Para se obter uma emenda com baixa atenuação, as fibras têm que estar alinhadas. Nas máquinas de emenda de 1a. geração isto era feito com um microscópio, nas máquinas de 2a. geração este processo é automático.

Portas do enlace óptico: São estações pertencentes ao enlace óptico, onde são inseridos/retirados canais ou tributários, destinados à estações ou estações “satélites”, a elas interligadas, sob o aspecto de transmissão. São estações que possuem tráfego intenso (tandens) e situam-se em pontos estratégicos na rota do meio óptico.

Estações Telefônicas de passagem: São estações situadas no enlace óptico, cuja função principal é a regeneração do sinal óptico, através da utilização de equipamento intermediário de linha óptica.

Estações “satélite”: São estações que se situam fora do enlace óptico e se interligam a este através de portas de enlace óptico, utilizando meios de transmissão existentes ou não.

Trecho de rota: Interligação entre estações adjacentes que é, ou faz parte, de uma rota digital.
Janela de fibra óptica: São faixas caracterizadas pelo comprimento de onda, em torno do qual é mais conveniente a utilização da fibra para

Cabos de Fibra óptica limitantes: São cabos, cujas fibras ópticas, em função do comprimento determinado da rota e outros parâmetros do projeto (nível de recepção, taxa de erro, taxa de bits...), apresentam valor de atenuação/Km máximo e/ou valor de banda de passagem mínima admissível para este trecho da rota.

Canalização do trecho de rota: É a quantidade total de troncos ( ou canais digitais ) entre duas estações adjacentes, englobando a quantidade de troncos diretos entre as estações e a quantidade de troncos de passagem por trecho de rota.

y(gama): É o fator de concatenação da banda de passagem da fibra óptica, limitando a dispersão modal. Situa-se entre 0,5 e 1.

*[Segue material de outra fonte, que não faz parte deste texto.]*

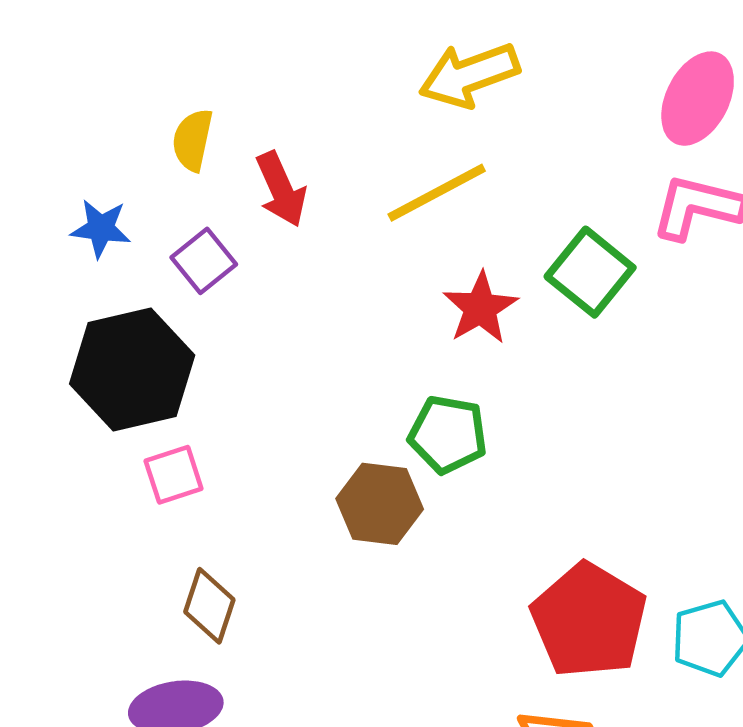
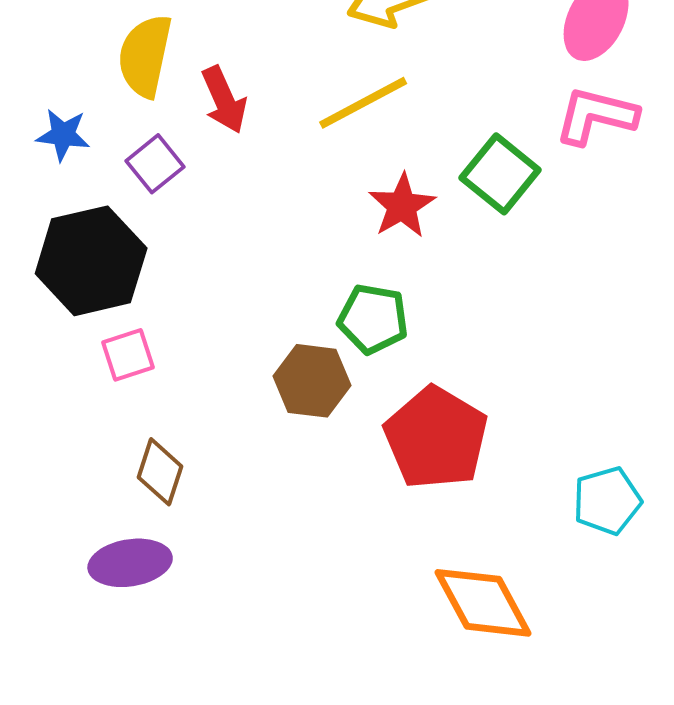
yellow semicircle: (193, 140) -> (145, 56), size x1.5
red pentagon: (589, 620) -> (436, 438), moved

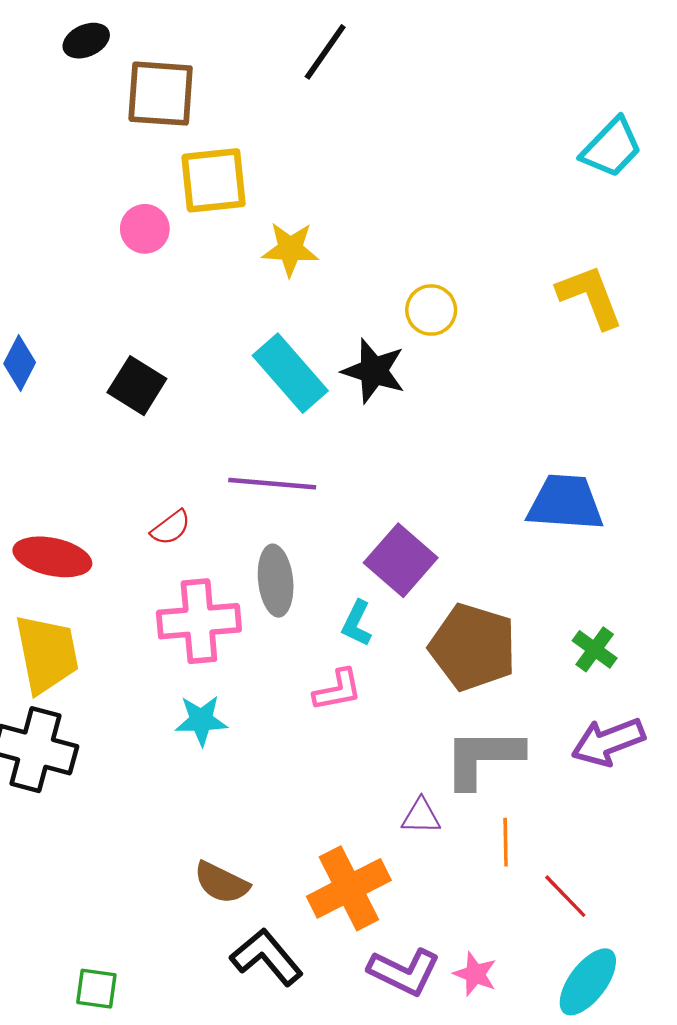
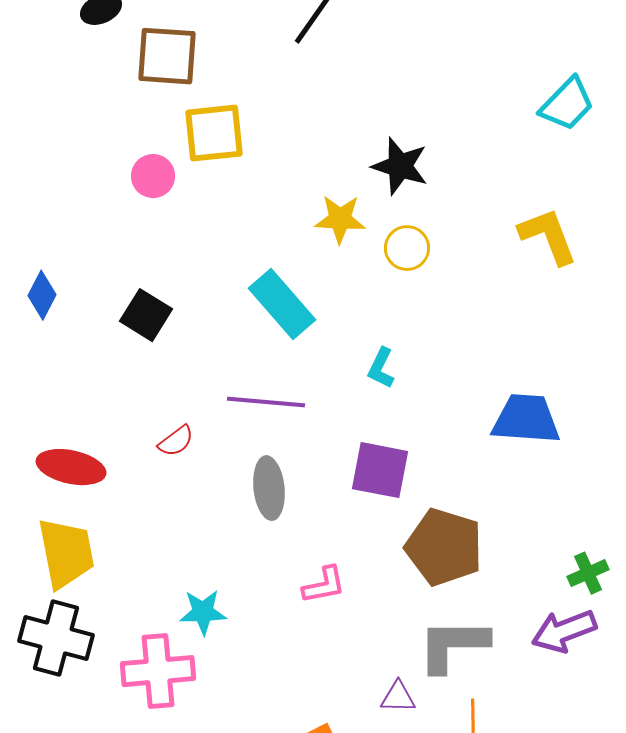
yellow star: (290, 249) -> (340, 219), moved
black star: (374, 371) -> (400, 166), moved
purple square: (401, 560) -> (380, 470), turned -30
pink cross: (199, 621) -> (158, 671), moved
cyan L-shape: (357, 623) -> (381, 368), moved
green cross: (595, 649) -> (588, 573), moved, turned 30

Hierarquia de transmissão digital:  A transmissão de informações através de pulsos se enquadra nas técnicas de transmissão digital. O sinal a ser transmitido através da fibra óptica é obtida pela multiplexação temporal de equipamento de 1a. (2048 Kbps) e 2a. (8448 Kbps) hierarquias PDH (Plesiochronous Digital Hierarchy).


Sistema de ópticos de longa distância:
A)    Recomenda-se que os equipamentos ELO-34, ROT45 e cabos de fibra instalados nas estações sejam terminados em um distribuidor intermediário óptico (DIO).
B)    O DIO, da mesma forma que o DID adiciona flexibilidade, facilita a manutenção, permite medidas no sistema óptico, passagem para o sistema reserva.
C)     O DIO apresenta dois lados : o lado de equipamentos, onde são terminados os cabos ópticos flexíveis (pig-tail ou cordão óptico) provenientes dos ELOs. e o lado de linha, onde são terminadas as fibras do cabo óptico.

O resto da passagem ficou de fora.